E3SM-Project / scream

Fork of E3SM used to develop exascale global atmosphere model written in C++
https://e3sm-project.github.io/scream/
Other
80 stars 55 forks source link

DEBUG build required for tests to pass #525

Closed pbosler closed 3 years ago

pbosler commented 4 years ago

2 programs, which account for 17 tests (the shoc test below is run with OMP_NUM_THREADS=1...16) fail with CMAKE_BUILD_TYPE=RELEASE and CMAKE_BUILD_TYPE=RelWithDebInfo, but they pass with CMAKE_BUILD_TYPE=DEBUG. Same results with both gcc6.5 and gcc7.3.

Program 1: ekat/tests/utils/debug_tools.cpp, error from LastTest.log

/ascldap/users/pabosle/scream/externals/ekat/tests/utils/debug_tools_tests.cpp:150: FAILED:
  REQUIRE( run_fpe_tests () == num_expected_fpes )
with expansion:
  0 == 1

*) testing user-disabled fpes...
 tests mask: 57
   has FE_DIVBYZERO: 0
   has FE_INVALID:   1
   has FE_OVERFLOW:  1
  - Invalid arg threw.
  - Overflow threw.
-------------------------------------------------------------------------------
fpes
  user-requested-fpes
-------------------------------------------------------------------------------
/ascldap/users/pabosle/scream/externals/ekat/tests/utils/debug_tools_tests.cpp:159
...............................................................................
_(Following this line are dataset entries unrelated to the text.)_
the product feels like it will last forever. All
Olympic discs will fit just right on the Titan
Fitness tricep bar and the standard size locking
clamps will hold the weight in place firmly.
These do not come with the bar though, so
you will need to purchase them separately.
/ascldap/users/pabosle/scream/externals/ekat/tests/utils/debug_tools_tests.cpp:168: FAILED:
  REQUIRE( run_fpe_tests () == num_expected_fpes )
with expansion:
  2 == 3

Program 2: scream/src/physics/tests/shoc_varorcovar.cpp, error from LastTest.log

-------------------------------------------------------------------------------
shoc_varorcovar_property
-------------------------------------------------------------------------------
/ascldap/users/pabosle/scream/components/scream/src/physics/shoc/tests/shoc_varorcovar_tests.cpp:281
...............................................................................
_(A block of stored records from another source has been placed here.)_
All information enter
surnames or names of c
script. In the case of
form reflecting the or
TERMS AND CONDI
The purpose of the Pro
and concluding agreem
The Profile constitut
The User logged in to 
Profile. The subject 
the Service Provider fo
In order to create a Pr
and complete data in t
/ascldap/users/pabosle/scream/components/scream/src/physics/shoc/tests/shoc_varorcovar_tests.cpp:205: FAILED:
  REQUIRE( SDS.varorcovar[offset] < 0.0 )
with expansion:
  100.0 < 0.0

===============================================================================
test cases:   48 |   47 passed | 1 failed
assertions: 2981 | 2980 passed | 1 failed

KokkosP: Kernel timing written to /home/pabosle/scream/components/scream/build_master/src/physics/shoc/tests/s1024454-24861.dat 
<end of output>
Test time =   0.22 sec
----------------------------------------------------------
Test Failed.
"shoc_tests_ut_np1_omp1" end time: Aug 25 16:38 MDT
"shoc_tests_ut_np1_omp1" time elapsed: 00:00:00
----------------------------------------------------------
bartgol commented 4 years ago

We currently do not support unit tests in release builds. The debug_tools test might fail cause some optimization cause the fpe to not be thrown. The other one is probably failing because of some non bfb optimizations? I'm not sure.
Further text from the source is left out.